Há dois anos foi o etanol a grande bandeira de redenção levantada pela maioria dos políticos e pela mídia local. Pois bem, não é viável tal empreendimento, nem nunca foi. Primeiro o custo-benefício social e ambiental para Roraima, como já escrevi nesta coluna, é claramente negativo. Segundo, todo o processo de licenciamento se deu à revelia de muitas normas, o que já ensejou ações judiciais e ensejaria muitas outras, caso se desse prosseguimento ao empreendimento. Terceiro, o Governo Federal assinou o Decreto de zoneamento da cana - de- açúcar, retirando o bioma Amazônia da área de expansão, impedindo a concessão de créditos bancários por meio do Conselho Monetário Nacional, dentre outros entraves. Quarto, de acordo com recente edição da Revista Exame, com o preço do petróleo no patamar em que está, não há grandes interesses que garantam a viabilidade econômica da produção de etanol, tanto é verdade que somente em um Estado brasileiro ainda vale à pena abastecer o carro com álcool, e as usinas estão se voltando para especular no mercado de açúcar. Mas tudo isso foi encoberto pelos meios de comunicação, sempre aliados dos poderosos locais, salvo raras exceções, como no caso da Folha de Boa Vista, que abriu espaço para a manifestação democrática dos que, como eu, se opuseram a tal aventura.

Agora as trombetas soam uníssonas no sentido de construir a redenção energética de Roraima, que seria uma hidroelétrica na região do Uiramutã.
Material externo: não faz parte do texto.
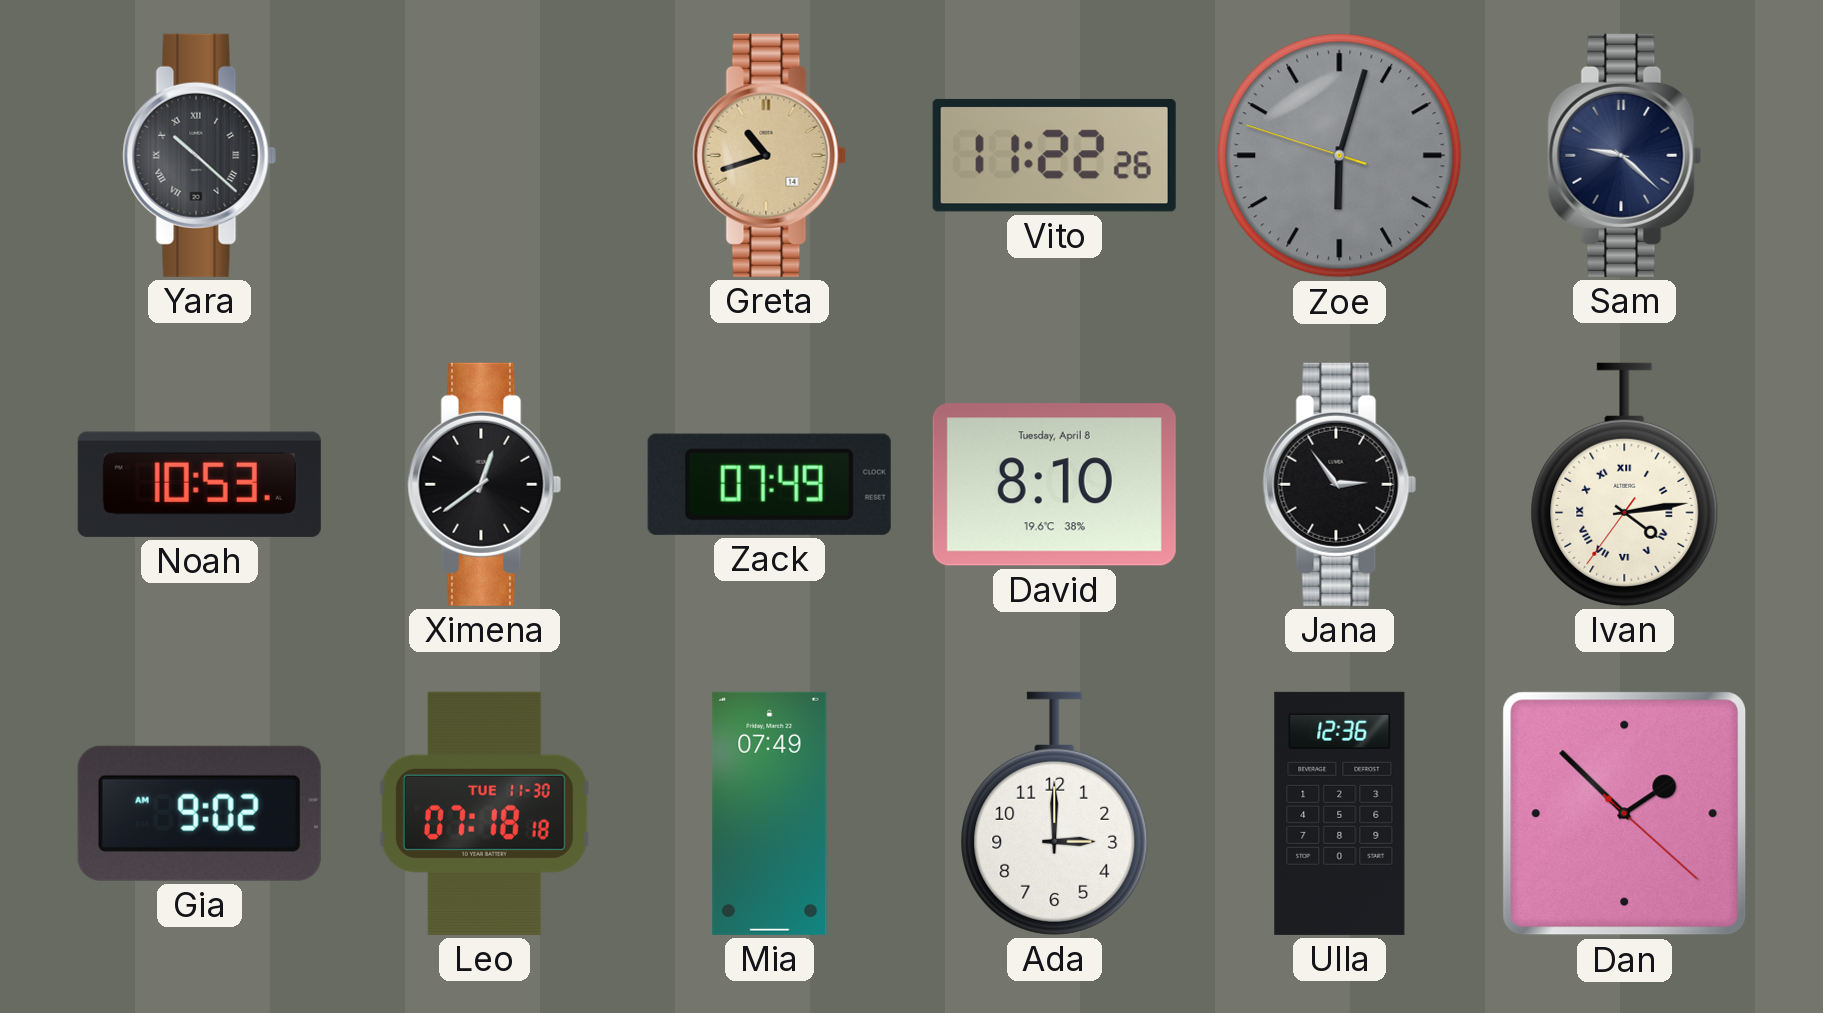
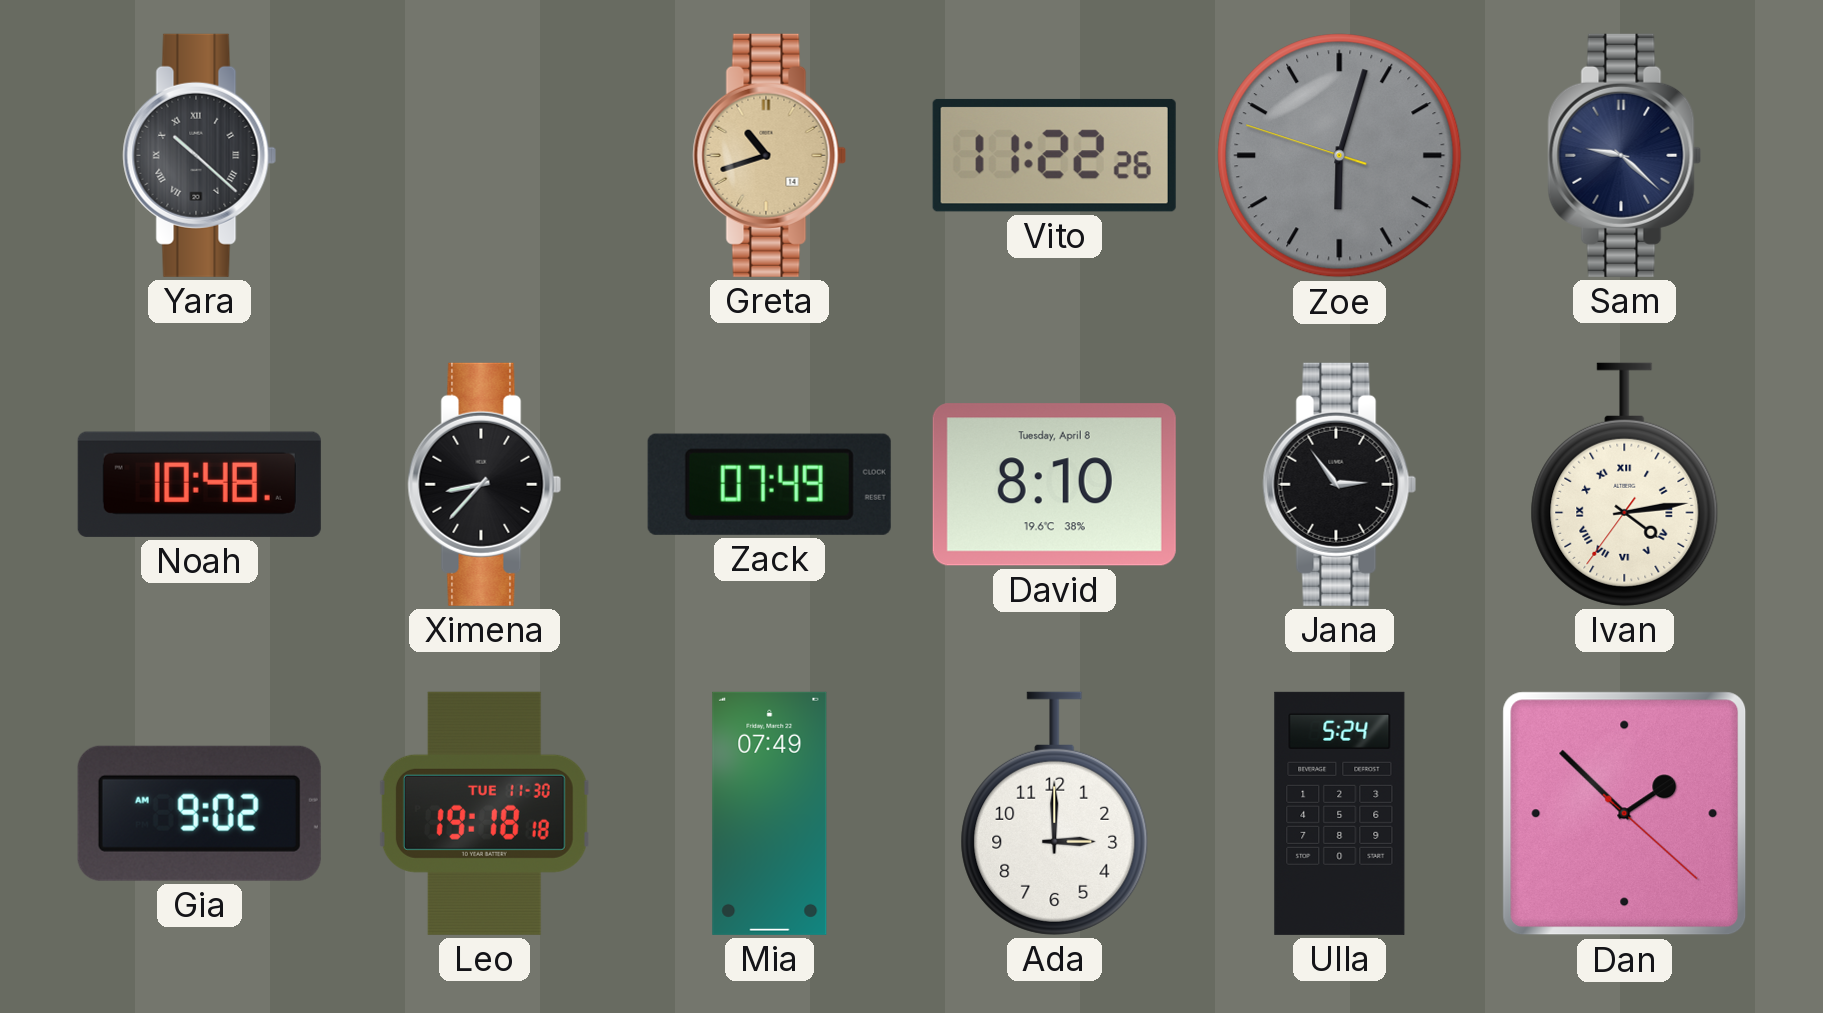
Noah: 10:53 -> 10:48
Ximena: 12:39 -> 8:37
Leo: 07:18 -> 19:18
Ulla: 12:36 -> 5:24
Outra mentira, tomando em conta que a crise de energia na Venezuela se deve principalmente à escassez de água, à falta de chuvas decorrente do fenômeno El Niño. O que justificaria a construção de uma hidroelétrica situada na mesma região climática? Roraima e o Estado Bolívar, na Venezuela, possuem o mesmo regime de chuvas. O município do Uiramutã já decretou situação de emergência devido à seca. E é lá que querem construir uma hidroelétrica salvadora? Parece piada. O poder público não cuidou nem das duas turbinas instaladas na usina de Jatapu.

Grandes contratos com grandes empreiteiras que, por conseqüência, financiam grandes candidaturas. Não seria isso o que se esconde por trás dos discursos técnicos?
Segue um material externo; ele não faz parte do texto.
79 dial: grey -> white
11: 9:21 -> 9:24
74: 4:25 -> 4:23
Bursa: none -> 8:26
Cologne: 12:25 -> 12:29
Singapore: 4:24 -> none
Já chega. Nosso Estado possui muitas pessoas pensantes, bem formadas, e que não estão vinculadas com os interesses manipuladores e dissimulados que insistem em vender falsas soluções para o povo de Roraima. Essas pessoas estarão atentas, prontas para agir e denunciar os tergiversantes discursos, e as impensadas ações que porventura aconteçam.

Nessas lutas que buscam enriquecer o debate acerca das políticas públicas, e frear os ímpetos destrutivos e gananciosos de certos setores, poderemos até sair derrotados, eis que o Estado brasileiro nasceu para servir aos poderosos, mas jamais deixaremos de lutar utilizando nossos conhecimentos, dentro das nossas possibilidades.